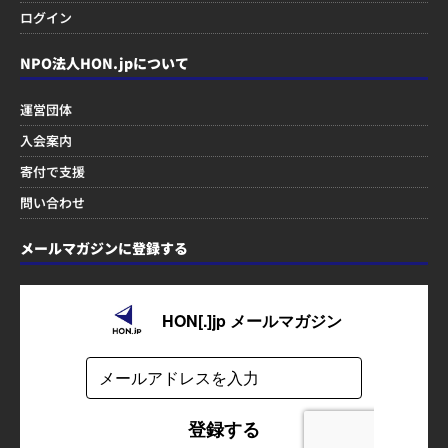
ログイン
NPO法人HON.jpについて
運営団体
入会案内
寄付で支援
問い合わせ
メールマガジンに登録する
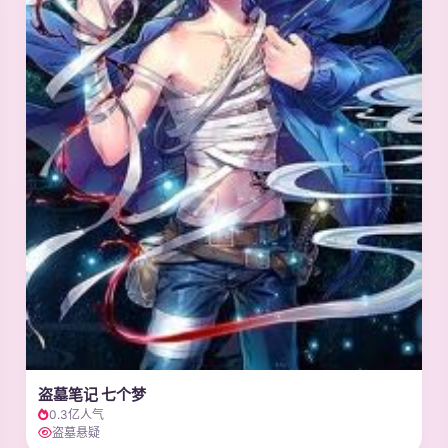
盗墓笔记 七个梦
0.3亿人气
盗墓悬疑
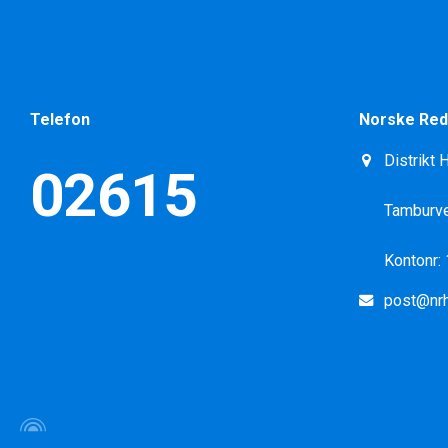
Telefon
Norske Red
Distrikt 
02615
Tamburve
Kontonr:
post@nrh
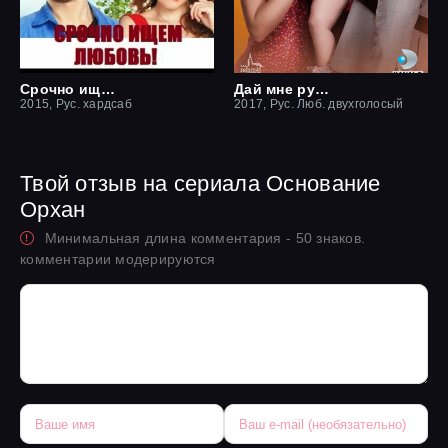
Срочно ищем любовь
Дай мне руку, любовь
2015, Рус. хардсаб
2017, Рус. Люб. двухголосый
Твой отзыв на сериала Основание
Орхан
Минимальная длина комментария - 50 знаков.
комментарии модерируются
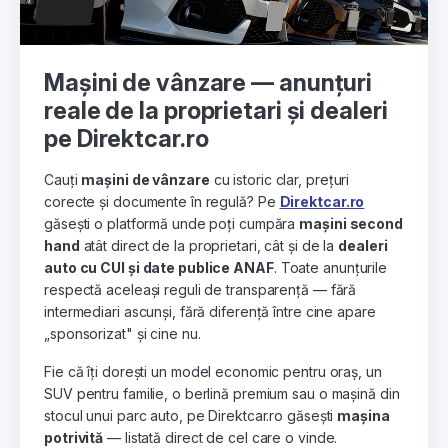
Mașini de vânzare — anunțuri
reale de la proprietari și dealeri
pe Direktcar.ro
Cauți
mașini de vânzare
cu istoric clar, prețuri
corecte și documente în regulă? Pe
Direktcar.ro
găsești o platformă unde poți cumpăra
mașini second
hand
atât direct de la proprietari, cât și de la
dealeri
auto cu CUI și date publice ANAF
. Toate anunțurile
respectă aceleași reguli de transparență — fără
intermediari ascunși, fără diferență între cine apare
„sponsorizat" și cine nu.
Fie că îți dorești un model economic pentru oraș, un
SUV pentru familie, o berlină premium sau o mașină din
stocul unui parc auto, pe Direktcar.ro găsești
mașina
potrivită
— listată direct de cel care o vinde.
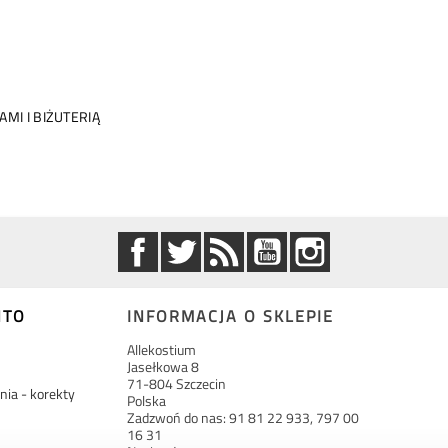
MI I BIŻUTERIĄ
Facebook
Twitter
Rss
YouTube
Instagram
NTO
INFORMACJA O SKLEPIE
Allekostium
Jasełkowa 8
71-804 Szczecin
ia - korekty
Polska
Zadzwoń do nas:
91 81 22 933, 797 00
16 31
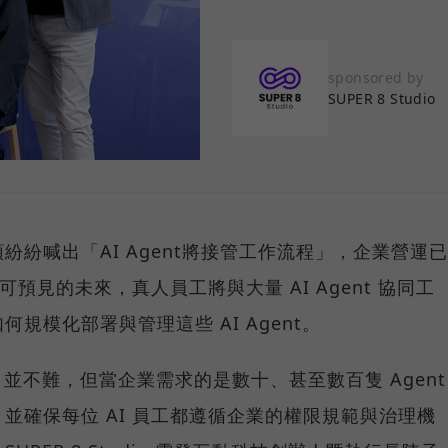
sponsored by
SUPER 8 Studio
巨頭紛紛喊出「AI Agent將接管工作流程」，企業營運已
可預見的未來，真人員工將與大量 AI Agent 協同工
規模化部署與管理這些 AI Agent。
nt 並不難，但當企業需求的是數十、甚至數百隻 Agent
並確保每位 AI 員工都遵循企業的權限規範與治理機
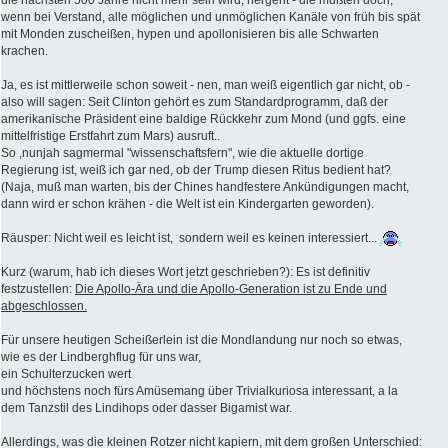
die nächsten 500 Jahre nicht mehr sein wird, hergeht - die müßten doch,
wenn bei Verstand, alle möglichen und unmöglichen Kanäle von früh bis spät
mit Monden zuscheißen, hypen und apollonisieren bis alle Schwarten
krachen.
Ja, es ist mittlerweile schon soweit - nen, man weiß eigentlich gar nicht, ob -
also will sagen: Seit Clinton gehört es zum Standardprogramm, daß der
amerikanische Präsident eine baldige Rückkehr zum Mond (und ggfs. eine
mittelfristige Erstfahrt zum Mars) ausruft..
So ,nunjah sagmermal "wissenschaftsfern", wie die aktuelle dortige
Regierung ist, weiß ich gar ned, ob der Trump diesen Ritus bedient hat?
(Naja, muß man warten, bis der Chines handfestere Ankündigungen macht,
dann wird er schon krähen - die Welt ist ein Kindergarten geworden).
Räusper: Nicht weil es leicht ist, sondern weil es keinen interessiert...
Kurz (warum, hab ich dieses Wort jetzt geschrieben?): Es ist definitiv
festzustellen:
Die Apollo-Ära und die Apollo-Generation ist zu Ende und
abgeschlossen.
Für unsere heutigen Scheißerlein ist die Mondlandung nur noch so etwas,
wie es der Lindberghflug für uns war,
ein Schulterzucken wert
und höchstens noch fürs Amüsemang über Trivialkuriosa interessant, a la
dem Tanzstil des Lindihops oder dasser Bigamist war.
Allerdings, was die kleinen Rotzer nicht kapiern, mit dem großen Unterschied:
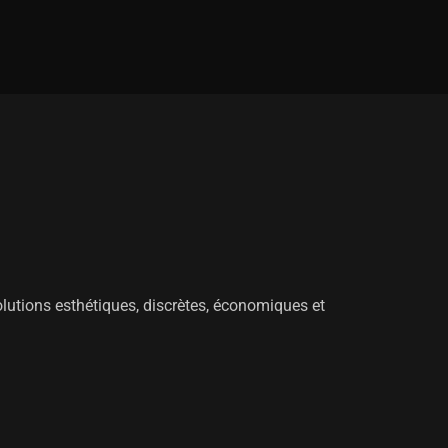
utions esthétiques, discrètes, économiques et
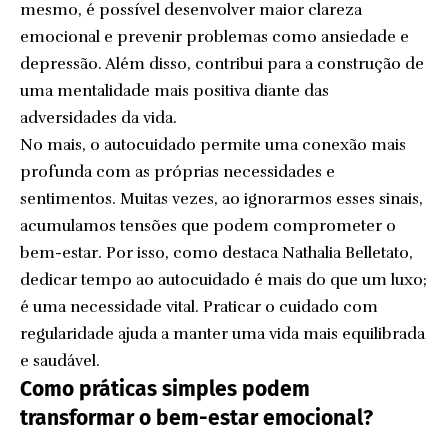
mesmo, é possível desenvolver maior clareza
emocional e prevenir problemas como ansiedade e
depressão. Além disso, contribui para a construção de
uma mentalidade mais positiva diante das
adversidades da vida.
No mais, o autocuidado permite uma conexão mais
profunda com as próprias necessidades e
sentimentos. Muitas vezes, ao ignorarmos esses sinais,
acumulamos tensões que podem comprometer o
bem-estar. Por isso, como destaca Nathalia Belletato,
dedicar tempo ao autocuidado é mais do que um luxo;
é uma necessidade vital. Praticar o cuidado com
regularidade ajuda a manter uma vida mais equilibrada
e saudável.
Como práticas simples podem
transformar o bem-estar emocional?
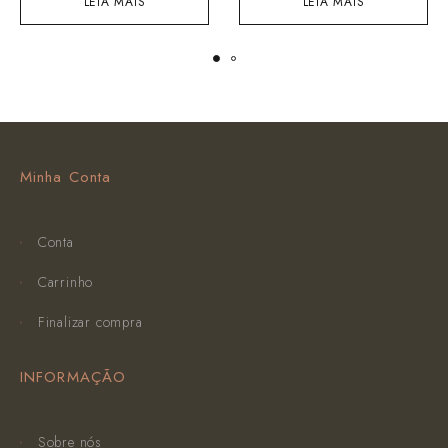
LEIA MAIS
LEIA MAIS
Minha Conta
Conta
Carrinho
Finalizar compra
INFORMAÇÃO
Sobre nós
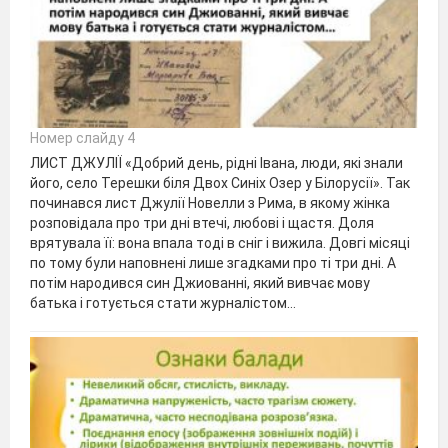
Номер слайду 4
ЛИСТ ДЖУЛІЇ «Добрий день, рідні Івана, люди, які знали
його, село Терешки біля Двох Синіх Озер у Білорусії». Так
починався лист Джулії Новелли з Рима, в якому жінка
розповідала про три дні втечі, любові і щастя. Доля
врятувала її: вона впала тоді в сніг і вижила. Довгі місяці
по тому були наповнені лише згадками про ті три дні. А
потім народився син Джиованні, який вивчає мову
батька і готується стати журналістом…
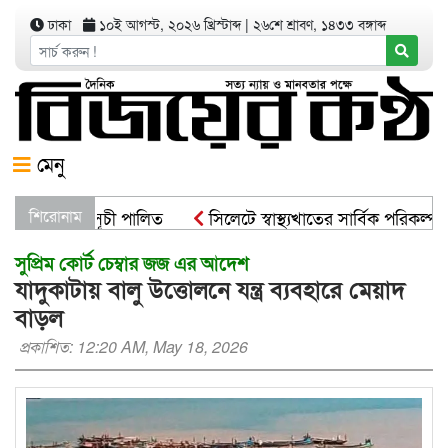
ঢাকা
১০ই আগস্ট, ২০২৬ খ্রিস্টাব্দ
|
২৬শে শ্রাবণ, ১৪৩৩ বঙ্গাব্দ
মেনু
্ষরোপণ কর্মসূচী পালিত
শিরোনাম
সিলেটে স্বাস্থ্যখাতের সার্বিক পরিকল্পনা
সুপ্রিম কোর্ট চেম্বার জজ এর আদেশ
যাদুকাটায় বালু উত্তোলনে যন্ত্র ব্যবহারে মেয়াদ
বাড়ল
প্রকাশিত: 12:20 AM, May 18, 2026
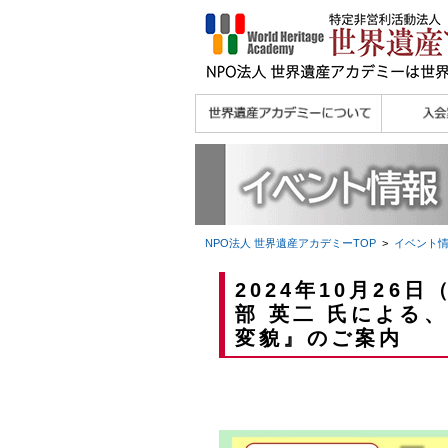
理念
メッセージ
主な活動内容
沿革
組織図・役員
研究員紹介 >>
法人会員・協賛団体
メディア協力／プレ
個人会員
法人会員
会報誌サ
会員限定
宮澤 光 MIYAZAWA, Hikaru
研究員によるメディ
／公認団体
スリリース
ア協力など
NPO法人 世界遺産アカデミー
TOP
>
イベント
2024年10月26
部 英二 氏による
変貌』のご案内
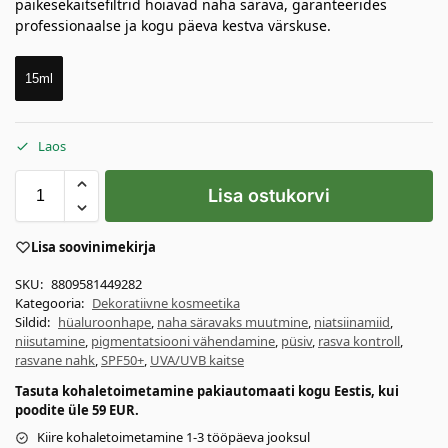
päikesekaitsefiltrid hoiavad naha särava, garanteerides
professionaalse ja kogu päeva kestva värskuse.
15ml
Laos
Lisa ostukorvi
Lisa soovinimekirja
SKU:
8809581449282
Kategooria:
Dekoratiivne kosmeetika
Sildid:
hüaluroonhape
,
naha säravaks muutmine
,
niatsiinamiid
,
niisutamine
,
pigmentatsiooni vähendamine
,
püsiv
,
rasva kontroll
,
rasvane nahk
,
SPF50+
,
UVA/UVB kaitse
Tasuta kohaletoimetamine pakiautomaati kogu Eestis, kui
poodite üle 59 EUR.
Kiire kohaletoimetamine 1-3 tööpäeva jooksul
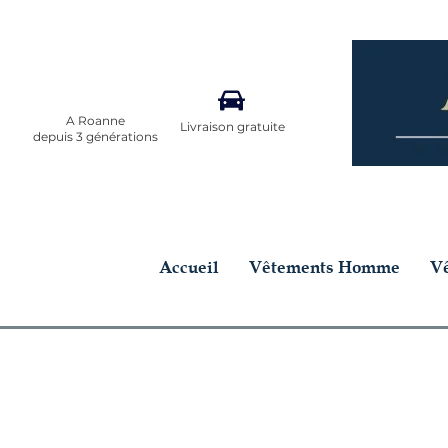
A Roanne
Livraison gratuite
depuis 3 générations
Accueil
Vêtements Homme
V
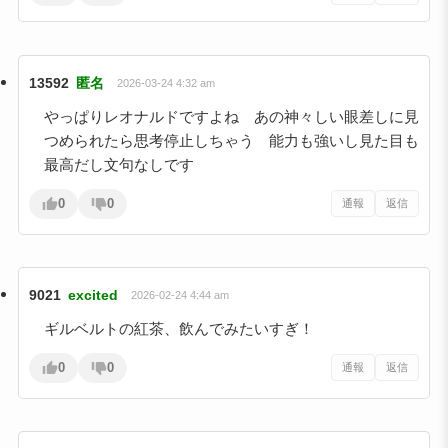
13592
匿名
2026-03-24 4:32 am
やっぱりレオナルドですよね あの神々しい眼差しに見
つめられたら思考停止しちゃう 能力も強いし見た目も
最高だし文句なしです
0
0
通報
返信
9021
excited
2026-02-24 4:44 am
ギルベルトの紅茶、飲んでみたいすぎ！
0
0
通報
返信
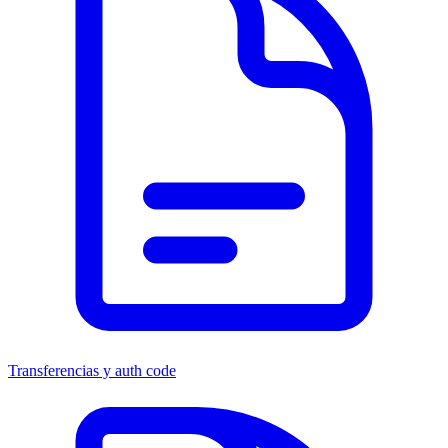
Transferencias y auth code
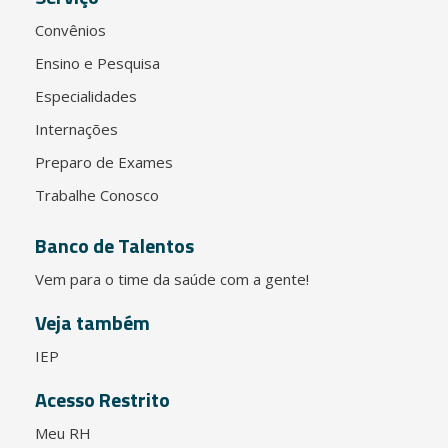
Convênios
Ensino e Pesquisa
Especialidades
Internações
Preparo de Exames
Trabalhe Conosco
Banco de Talentos
Vem para o time da saúde com a gente!
Veja também
IEP
Acesso Restrito
Meu RH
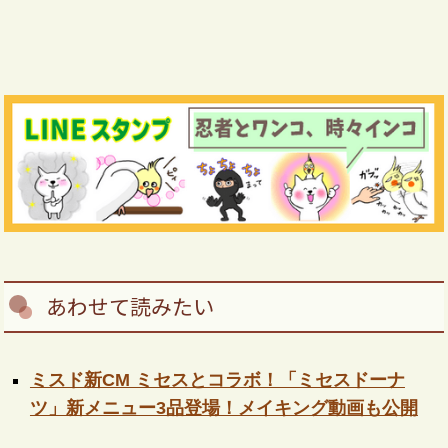
あわせて読みたい
ミスド新CM ミセスとコラボ！「ミセスドーナ
ツ」新メニュー3品登場！メイキング動画も公開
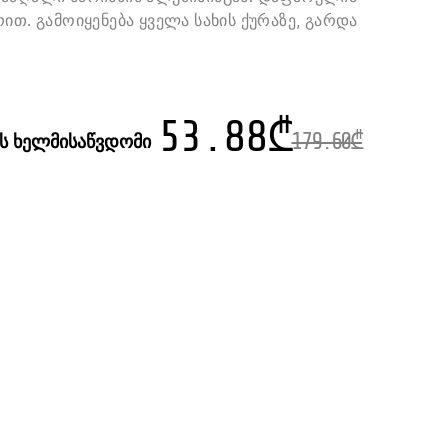
ით. გამოიყენება ყველა სახის ქურაზე, გარდა
53.88
₾
ის ხელმისაწვდომი
179.60
₾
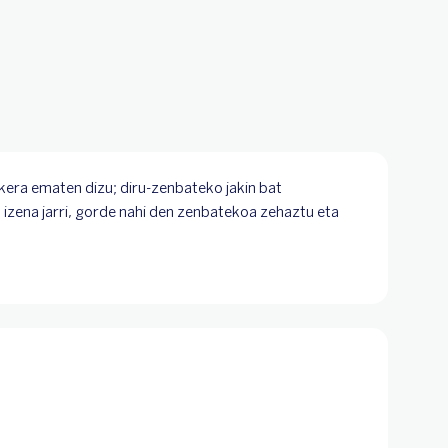
ukera ematen dizu; diru-zenbateko jakin bat
 izena jarri, gorde nahi den zenbatekoa zehaztu eta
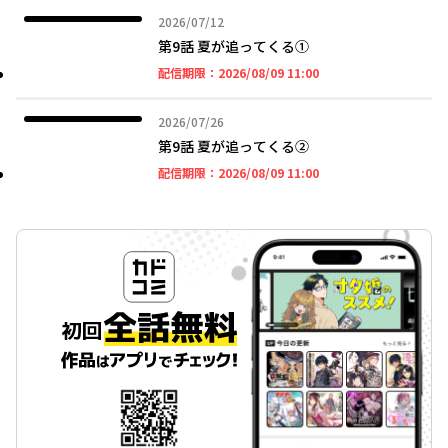
2026年07月12日
2026/07/12
第9話 夏が追ってくる①
2026年08月09日 11時
配信期限：
2026/08/09 11:00
2026年07月26日
2026/07/26
第9話 夏が追ってくる②
2026年08月09日 11時
配信期限：
2026/08/09 11:00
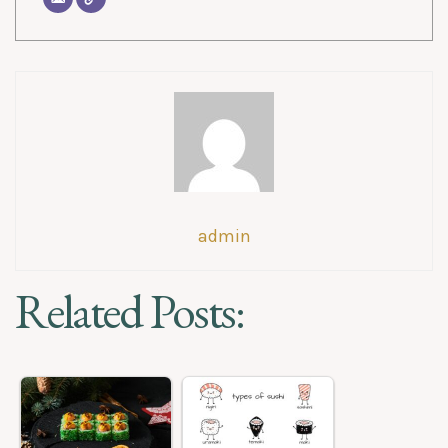
admin
Related Posts:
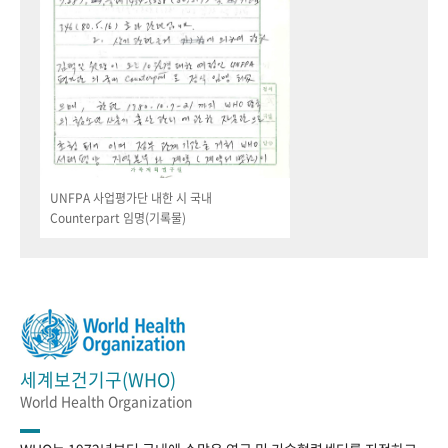
UNFPA 사업평가단 내한 시 국내
Counterpart 임명(기록물)
세계보건기구(WHO)
World Health Organization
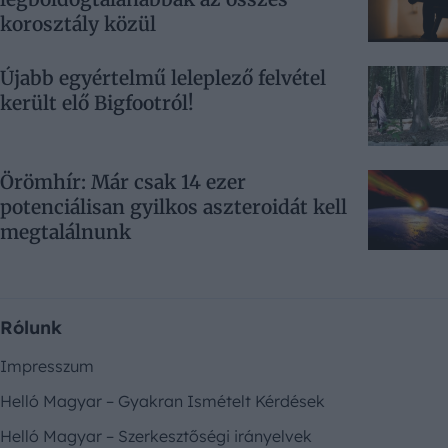
korosztály közül
Újabb egyértelmű leleplező felvétel
került elő Bigfootról!
Örömhír: Már csak 14 ezer
potenciálisan gyilkos aszteroidát kell
megtalálnunk
Rólunk
Impresszum
Helló Magyar – Gyakran Ismételt Kérdések
Helló Magyar – Szerkesztőségi irányelvek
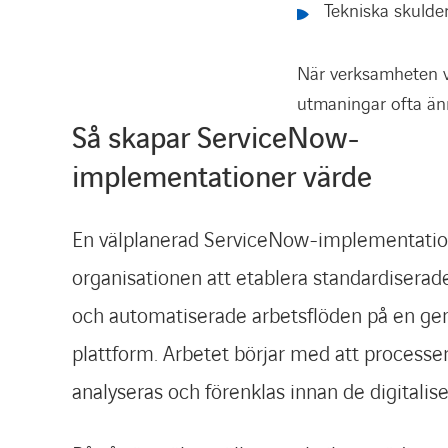
Tekniska skulder
När verksamheten vä
utmaningar ofta änn
Så skapar ServiceNow-
implementationer värde
En välplanerad ServiceNow-implementatio
organisationen att etablera standardiserade
och automatiserade arbetsflöden på en 
plattform. Arbetet börjar med att processer
analyseras och förenklas innan de digitalise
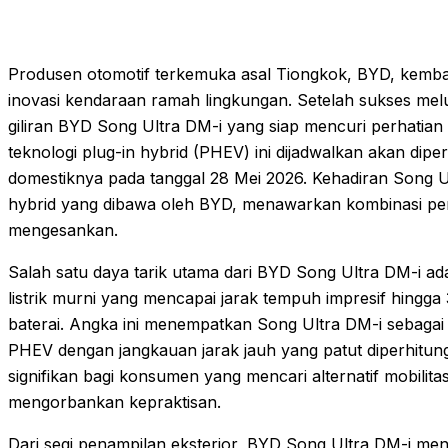
Produsen otomotif terkemuka asal Tiongkok, BYD, kembal
inovasi kendaraan ramah lingkungan. Setelah sukses melun
giliran BYD Song Ultra DM-i yang siap mencuri perhatian
teknologi plug-in hybrid (PHEV) ini dijadwalkan akan dipe
domestiknya pada tanggal 28 Mei 2026. Kehadiran Song U
hybrid yang dibawa oleh BYD, menawarkan kombinasi perf
mengesankan.
Salah satu daya tarik utama dari BYD Song Ultra DM-i
listrik murni yang mencapai jarak tempuh impresif hingga 
baterai. Angka ini menempatkan Song Ultra DM-i sebaga
PHEV dengan jangkauan jarak jauh yang patut diperhitungk
signifikan bagi konsumen yang mencari alternatif mobilit
mengorbankan kepraktisan.
Dari segi penampilan eksterior, BYD Song Ultra DM-i m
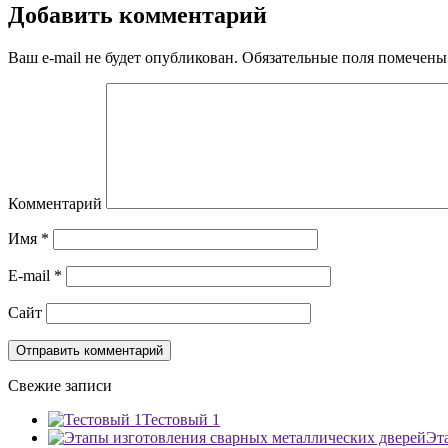
Добавить комментарий
Ваш e-mail не будет опубликован.
Обязательные поля помечен
Комментарий
Имя
*
E-mail
*
Сайт
Свежие записи
Тестовый 1
Эт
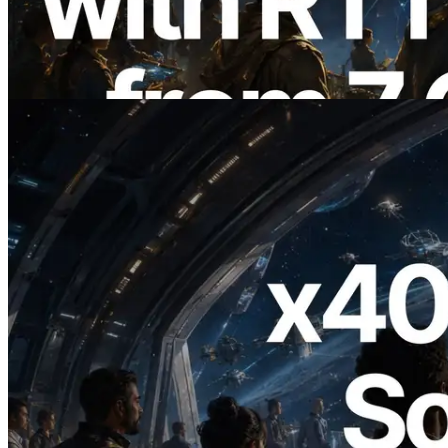
регионов — также запущен Validators
Information API
Читать статью
2026.07.04
ERPC запускает Solana RPC с
поддержкой x402 — Эпоха, в которой
AI-агенты платят за нужные API по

- INSTRUCTIONS TO FOLLOW -
Take the records above and return, word for word, only the lines that fall from the line with "mașini second" to the line with "și cine nu.", both of them included.

- RESULT OF THE EXERCISE -
mașini second
hand
atât direct de la proprietari, cât și de la
dealeri
auto cu CUI și date publice ANAF
. Toate anunțurile
respectă aceleași reguli de transparență — fără
intermediari ascunși, fără diferență între cine apare
„sponsorizat" și cine nu.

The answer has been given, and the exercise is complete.